Há fortes estabelecimentos comerciais nas ruas centrais, há grandes redes de agências lotérias ou de açougues, como a demonstrar possibilidades de ascensão social. No operariado a presença  passa desapercebida, ao contrário do que acontecia em São Paulo.  De Velutiis, em 1908, escreveu que poucos  trabalhavam para patrões; que os imigrantes demonstravam capacidade de estabelecer-se por conta própria com oficinas ou casas de comércio e que, em geral, prosperavam.

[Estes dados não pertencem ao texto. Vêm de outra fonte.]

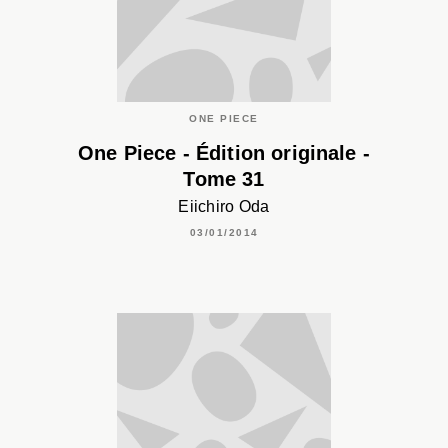
ONE PIECE
One Piece - Édition originale -
Tome 31
Eiichiro Oda
03/01/2014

Houve uma convergência entre os valores dos imigrantes e aqueles da doutrina positivista que inspirava os nossos governantes. Os italianos buscavam a ascensão social através do trabalho e , neste processo, foram fundamentais as relações familiares. Entre os italianos de Porto Alegre funcionou um sistema informal de relações com base na estrutura familiar e no grupo étnico .  A família do tipo extensivo manteve-se; as empresas familiares predominaram entre os imigrantes. Aqui uma maioria trabalhou em paz , desejou e alcançou a inserção social.  A capital do Rio Grande representou uma terra de promissão para  milhares de pessoas que atravessaram o  oceano. Por bem mais de 130 anos, os italianos vêm auxiliando na construção de um cosmopolitismo à la gaúcha.  Importantes agentes de transformação, muito trabalharam e trabalham na cidade que também é sua. 

(*) Pós-Doutora em História, Professora do Curso de Pós-Graduação da PUC-RS

Notas:

1. Paul Singer. Desenvolvimento econômico e evolução urbana.   S.Paulo: Nacional/Ed. da Universidade de São Paulo,1968. p.105.
2. CUEVA, Agustín.  "La concepción marxista de las classes socials". Debate & Crítica, São Paulo, n.3, julho de 1974. p.103.
3. MOROSINI, Marília Costa.   "Imigrantes italianos que 'deram certo'em Porto Alegre e a esfera do trabalho".   Veritas.  Porto Alegre, n.32, setembro 1987.